Monday, February 12, 2007
Paths to Peace
Congratulations to Carolyn Bninski whose story is also portrayed in the article!
My teachers' interview below. For the entire article, click here.
"They're going to solve problems by being the biggest guy on the block, through muscle . It's always confrontation", Elias Amidon says of the Bush administration.
Amidon and his wife, Rabia Elizabeth Roberts, spent three months in Iraq in the fall and winter of 2002-03. The co-directors of the Boulder Institute for Nature and the Human Spirit held anti-war protests there - hanging banners saying to bomb this site is a war crime from a hospital, for instance. And they wrote about what was happening in that country in e-mails to friends and supporters.
Amidon, 62, hasn t been to Iraq since February 2003. "It s too dangerous", he said.
Instead, he's traveled to other parts of the Middle East, including Syria, Iran, Jordan, Israel and Palestine.

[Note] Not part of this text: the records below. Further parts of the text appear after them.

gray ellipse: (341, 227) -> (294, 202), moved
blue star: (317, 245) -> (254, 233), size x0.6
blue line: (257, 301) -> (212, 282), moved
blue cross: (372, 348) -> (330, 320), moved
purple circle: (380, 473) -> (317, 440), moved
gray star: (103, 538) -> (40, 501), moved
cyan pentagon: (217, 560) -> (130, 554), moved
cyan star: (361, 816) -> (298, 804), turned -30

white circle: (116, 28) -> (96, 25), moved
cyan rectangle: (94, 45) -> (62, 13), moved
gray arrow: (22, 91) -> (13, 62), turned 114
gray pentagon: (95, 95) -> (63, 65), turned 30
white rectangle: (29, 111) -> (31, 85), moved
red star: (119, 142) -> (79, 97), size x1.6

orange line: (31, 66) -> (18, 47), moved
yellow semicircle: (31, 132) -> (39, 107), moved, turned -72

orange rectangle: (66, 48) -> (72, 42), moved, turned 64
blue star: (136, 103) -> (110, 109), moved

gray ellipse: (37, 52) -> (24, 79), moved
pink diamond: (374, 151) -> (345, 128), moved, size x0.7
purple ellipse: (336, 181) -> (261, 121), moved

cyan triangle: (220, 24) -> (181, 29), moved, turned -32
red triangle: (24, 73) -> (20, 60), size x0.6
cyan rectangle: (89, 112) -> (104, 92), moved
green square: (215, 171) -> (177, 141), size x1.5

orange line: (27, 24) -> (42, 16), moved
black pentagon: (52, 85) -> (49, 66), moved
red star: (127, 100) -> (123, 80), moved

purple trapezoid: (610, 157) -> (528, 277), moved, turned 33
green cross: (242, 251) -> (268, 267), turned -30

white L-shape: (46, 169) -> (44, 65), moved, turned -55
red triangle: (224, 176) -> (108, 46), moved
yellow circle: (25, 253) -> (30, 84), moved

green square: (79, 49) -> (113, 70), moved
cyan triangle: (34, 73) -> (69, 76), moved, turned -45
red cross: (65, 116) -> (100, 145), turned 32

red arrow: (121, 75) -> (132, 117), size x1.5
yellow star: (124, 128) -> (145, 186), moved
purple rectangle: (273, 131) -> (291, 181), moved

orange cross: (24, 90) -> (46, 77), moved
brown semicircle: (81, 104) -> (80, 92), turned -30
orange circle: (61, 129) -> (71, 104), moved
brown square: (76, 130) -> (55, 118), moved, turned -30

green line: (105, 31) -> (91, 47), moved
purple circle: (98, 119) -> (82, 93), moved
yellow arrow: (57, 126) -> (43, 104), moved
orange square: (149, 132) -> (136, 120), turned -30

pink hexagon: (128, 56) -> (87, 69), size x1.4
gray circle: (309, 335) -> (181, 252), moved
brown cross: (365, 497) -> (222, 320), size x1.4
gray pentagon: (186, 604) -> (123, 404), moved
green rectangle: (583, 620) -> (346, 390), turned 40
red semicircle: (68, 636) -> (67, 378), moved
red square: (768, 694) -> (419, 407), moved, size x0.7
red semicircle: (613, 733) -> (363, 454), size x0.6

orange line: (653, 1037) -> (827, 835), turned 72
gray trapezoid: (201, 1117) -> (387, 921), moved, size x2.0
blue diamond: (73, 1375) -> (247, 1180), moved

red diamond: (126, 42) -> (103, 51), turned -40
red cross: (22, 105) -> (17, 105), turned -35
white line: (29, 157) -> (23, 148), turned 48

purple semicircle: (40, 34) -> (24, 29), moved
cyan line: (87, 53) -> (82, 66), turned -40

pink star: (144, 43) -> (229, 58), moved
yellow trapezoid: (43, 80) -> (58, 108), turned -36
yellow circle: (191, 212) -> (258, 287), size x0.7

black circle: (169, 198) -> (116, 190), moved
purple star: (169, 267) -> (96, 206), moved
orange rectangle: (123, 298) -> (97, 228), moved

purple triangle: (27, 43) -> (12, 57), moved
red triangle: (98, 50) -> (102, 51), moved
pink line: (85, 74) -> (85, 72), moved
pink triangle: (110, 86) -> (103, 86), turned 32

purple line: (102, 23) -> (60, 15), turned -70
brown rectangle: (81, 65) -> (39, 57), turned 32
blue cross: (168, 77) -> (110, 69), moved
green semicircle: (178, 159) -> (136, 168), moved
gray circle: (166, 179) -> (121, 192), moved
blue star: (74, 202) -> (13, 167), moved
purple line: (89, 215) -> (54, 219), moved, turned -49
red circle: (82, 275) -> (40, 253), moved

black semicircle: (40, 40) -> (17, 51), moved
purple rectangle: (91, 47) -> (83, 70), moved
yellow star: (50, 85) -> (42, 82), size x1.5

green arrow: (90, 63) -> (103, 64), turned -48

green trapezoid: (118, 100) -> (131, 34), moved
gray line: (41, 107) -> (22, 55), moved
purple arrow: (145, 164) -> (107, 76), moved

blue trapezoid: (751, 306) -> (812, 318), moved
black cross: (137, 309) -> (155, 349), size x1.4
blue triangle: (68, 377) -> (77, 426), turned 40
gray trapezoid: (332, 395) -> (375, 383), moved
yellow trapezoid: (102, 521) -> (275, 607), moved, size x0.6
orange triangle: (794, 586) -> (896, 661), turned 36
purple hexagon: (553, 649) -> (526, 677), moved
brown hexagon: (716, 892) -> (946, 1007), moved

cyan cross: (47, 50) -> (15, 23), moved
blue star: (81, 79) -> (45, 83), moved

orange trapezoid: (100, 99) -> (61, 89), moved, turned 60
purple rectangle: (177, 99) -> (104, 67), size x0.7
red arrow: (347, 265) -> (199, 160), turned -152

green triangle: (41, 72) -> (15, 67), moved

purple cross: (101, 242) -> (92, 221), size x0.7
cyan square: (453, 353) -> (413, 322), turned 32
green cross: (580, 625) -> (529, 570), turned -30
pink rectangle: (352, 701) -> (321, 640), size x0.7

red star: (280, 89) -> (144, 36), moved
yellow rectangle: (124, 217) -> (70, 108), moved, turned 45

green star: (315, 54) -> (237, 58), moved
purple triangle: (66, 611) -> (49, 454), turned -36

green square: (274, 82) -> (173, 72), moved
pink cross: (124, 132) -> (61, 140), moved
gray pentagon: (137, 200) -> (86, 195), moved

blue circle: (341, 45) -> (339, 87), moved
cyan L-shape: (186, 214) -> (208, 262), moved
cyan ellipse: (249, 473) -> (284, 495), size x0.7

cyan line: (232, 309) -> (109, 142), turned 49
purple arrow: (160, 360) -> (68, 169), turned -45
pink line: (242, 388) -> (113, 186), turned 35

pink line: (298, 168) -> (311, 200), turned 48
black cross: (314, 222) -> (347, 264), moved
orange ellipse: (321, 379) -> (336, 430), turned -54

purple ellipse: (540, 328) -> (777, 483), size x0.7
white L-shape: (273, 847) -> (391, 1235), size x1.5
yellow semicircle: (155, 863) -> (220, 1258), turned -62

He's working on the Abraham Path Initiative, an effort to develop a walking trail through the Middle East following the path of the prophet who was considered the father of Christianity, Islam and Judaism. The idea is to build respect and understanding among people of different faiths, as well as bring tourism money to the area.
Today, Amidon is as frustrated as anyone over the situation in Iraq. "The planned troop increase indicates a level of isolation, as well as a continued insistence on resolving conflict through confrontation", he says.
He'd prefer to see U.S. troops pulled out of Iraq and replaced by an international peacekeeping force. Peace talks should include Syria, Iran, and even al-Qaeda, he believes.
Despite the troop increase, Amidon is heartened by the growing opposition to the conflict.
"What I'm pleased about is the level of intelligent inquiry with which people are coming out now. I wonder where they've been."
Sunday, February 11, 2007
Four Years
Christian Peace Witness for Iraq
From the site:
We invite you to join thousands in a "Christian Peace Witness for Iraq." As followers of Jesus Christ, the Prince of Peace, our faith compels us to make our voice heard - to repent of our complicity with the invasion and occupation of Iraq and to renew our commitment to peacemaking. We ask you to join us in praying for peace, studying the scriptures, learning nonviolence, lighting candles of hope, and gathering together for an ecumenical public witness on March 16, 2007, the fourth anniversary of the war in Iraq. We stand in solidarity with sisters and brothers in other faith
As Rev. Dr. Martin Luther King, Jr. wrote in The Trumpet of Conscience," There is nothing wrong with a traffic law which says you have to stop for a red light. But when a fire is raging, the fire truck goes right through that red light... Massive civil disobedience is a strategy for social change which is at least as forceful as an ambulance with its siren on full."
It is critical that people of faith and conscience respond to the emergency of the ongoing violence in Iraq by engaging in prayerful, determined and nonviolent civil disobedience (or, as some call it, "divine obedience") and other forms of peaceful witness at the White House on March 16.
Saturday, February 10, 2007
Lessons On A Street Corner
Today I stood at our Women in Black corner for the first time in three weeks. Two weeks ago, some of us were at the rally in Denver. Last week, I called the vigil off, because we had shivered in ice and frigid temps for so many weeks that I thought one more of those would push me over the edge.
But today's weather was almost, well, cool - up from frigid and that's good. Something about weekends in Colorado recently...
But it didn't snow, so no complaints.
Last Monday, I started teaching my first Communicating and Listening with Compassion class. I am using Marshall Rosenberg's model of Nonviolent Communication. What "they always say" is so true. We learn by teaching.
Thanks to Marshall's teachings, today, as I stood on our corner, I felt so much appreciation when people yelled or gestured with gusto. They were expressing themselves, beginning to connect with us and creating an opening for dialog. At least if someone tells us to get a F***ing job, I know they are paying attention and that they have some feelings about something. It would be easy to watch the people in most cars as they pass and think that our country has been taken over by robots.
And our supportive police officer passed by, showing her appreciation for what we were doing. Funny, she has thanked us before, and I am touched. But irony of ironies (are you reading this, nogo?) I'm pretty darn sure that she is the officer that testified against my friends when they were on trial for blocking the recruitment station. Guess it's all about approval of the method...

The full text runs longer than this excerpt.